If you come from the data systems side, it is a bit like moving from a dynamically typed pipeline engine to one with a strict schema: you lose some flexibility, but you gain the ability to reason about behavior and resource usage far earlier — and in embedded, “far earlier” means before the thing is even flashed.

What’s Missing (So Far) and Where This Could Go

Right now Zero Grappler only covers the data-flow skeleton: read, transform, infer, propagate errors. Crucially, it has only been exercised on the host. The next milestone is the obvious one: get the Pico 2 W and the INMP441 on a breadboard, implement AsyncSource<128> on top of the RP2350 I2S DMA driver, and see whether the abstractions survive a real audio stream without underruns. That bring-up — plus whatever I get wrong on the way — is what the follow-up article will be about.

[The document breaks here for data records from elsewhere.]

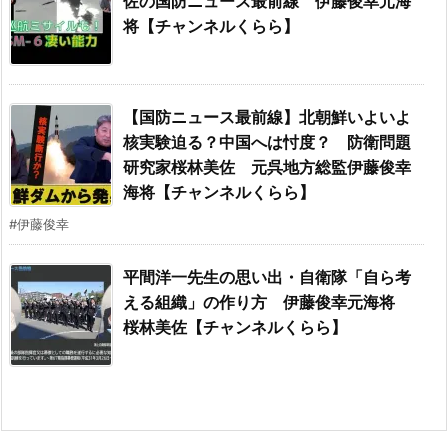
佐の国防ニュース最前線 伊藤俊幸元海
将【チャンネルくらら】
【国防ニュース最前線】北朝鮮いよいよ
核実験迫る？中国へは忖度？ 防衛問題
研究家桜林美佐 元呉地方総監伊藤俊幸
海将【チャンネルくらら】
#伊藤俊幸
平間洋一先生の思い出・自衛隊「自ら考
える組織」の作り方 伊藤俊幸元海将
桜林美佐【チャンネルくらら】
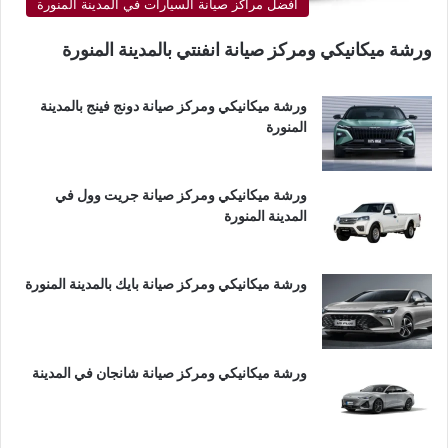
أفضل مراكز صيانة السيارات في المدينة المنورة
ورشة ميكانيكي ومركز صيانة انفنتي بالمدينة المنورة
ورشة ميكانيكي ومركز صيانة دونج فينج بالمدينة
المنورة
ورشة ميكانيكي ومركز صيانة جريت وول في
المدينة المنورة
ورشة ميكانيكي ومركز صيانة بايك بالمدينة المنورة
ورشة ميكانيكي ومركز صيانة شانجان في المدينة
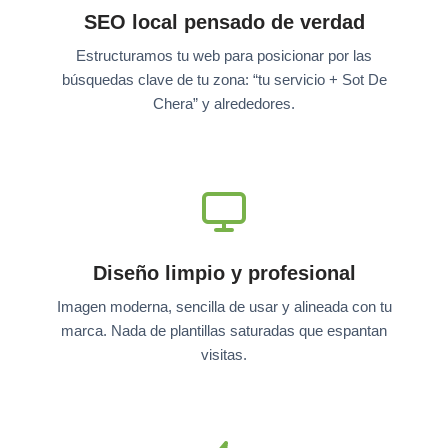
SEO local pensado de verdad
Estructuramos tu web para posicionar por las
búsquedas clave de tu zona: “tu servicio + Sot De
Chera” y alrededores.
Diseño limpio y profesional
Imagen moderna, sencilla de usar y alineada con tu
marca. Nada de plantillas saturadas que espantan
visitas.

Beyond that, there are at least three directions the crate could grow:

  • Real inference engines. Plug in a real no_std backend — Burn compiled for embedded, microTVM, or a tiny custom runtime for MLPs and small convnets — behind the AsyncInference trait.
  • More than one sensor. Extend the traits or add another layer of pipeline to fuse audio, motion, and perhaps GPIO inputs.
  • Output patterns. Today inference_task literally consumes the prediction and drops it on the floor — the Ok(_prediction) => {} arm in src/runner.rs is an empty block. The next step is to parameterize the task over an output sink (a second Channel, a user-supplied callback trait, or a small AsyncSink trait symmetric to AsyncSource) so that predictions can flow into a state machine, drive actuators, or light up an LED — whatever the application needs. This is the API hole I want to close before the hardware bring-up, because whatever sink shape I pick will be easier to iterate on against mocks than against a live I2S stream.

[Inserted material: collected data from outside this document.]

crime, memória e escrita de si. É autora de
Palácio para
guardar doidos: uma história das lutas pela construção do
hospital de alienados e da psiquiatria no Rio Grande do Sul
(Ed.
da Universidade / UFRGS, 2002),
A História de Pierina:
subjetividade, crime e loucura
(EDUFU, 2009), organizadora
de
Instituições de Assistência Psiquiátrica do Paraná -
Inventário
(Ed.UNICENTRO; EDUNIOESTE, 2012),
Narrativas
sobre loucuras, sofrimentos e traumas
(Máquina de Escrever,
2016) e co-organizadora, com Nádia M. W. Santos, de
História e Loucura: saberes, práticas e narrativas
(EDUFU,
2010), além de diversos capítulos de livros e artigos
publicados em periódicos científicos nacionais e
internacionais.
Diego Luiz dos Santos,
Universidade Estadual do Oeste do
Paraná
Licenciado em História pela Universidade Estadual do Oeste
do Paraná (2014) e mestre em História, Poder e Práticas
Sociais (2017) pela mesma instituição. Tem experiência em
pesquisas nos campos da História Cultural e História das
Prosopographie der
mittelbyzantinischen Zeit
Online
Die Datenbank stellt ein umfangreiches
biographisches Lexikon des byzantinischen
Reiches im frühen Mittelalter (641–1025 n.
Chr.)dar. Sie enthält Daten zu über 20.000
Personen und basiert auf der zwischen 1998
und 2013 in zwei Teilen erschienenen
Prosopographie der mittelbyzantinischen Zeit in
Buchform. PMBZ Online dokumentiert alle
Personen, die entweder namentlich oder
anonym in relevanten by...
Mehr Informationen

From Kafka Streams to an I2S Microphone

The core idea behind Zero Grappler is not ambitious: re-use the same abstractions we already use every day to manage terabytes of data — sources, transforms, queues, back-pressure — but apply them to a few hundred audio samples on a microcontroller. Embassy provides the executor and basic async building blocks; this tiny crate adds a thin spine that lets you plug in sensors, DSP, and models without rewriting the same infinite loop for every project. This post is the API-first half of the story; the hardware half comes next, with all the caveats that come from actually running it: timing budgets, DMA alignment, interrupt priorities, whatever else the silicon decides to teach me.

If the abstractions survive that, Zero Grappler becomes the base for a small “ML at the Edge” mini-series — continuous with the Arrow/data systems work from the previous posts, just at a very different scale.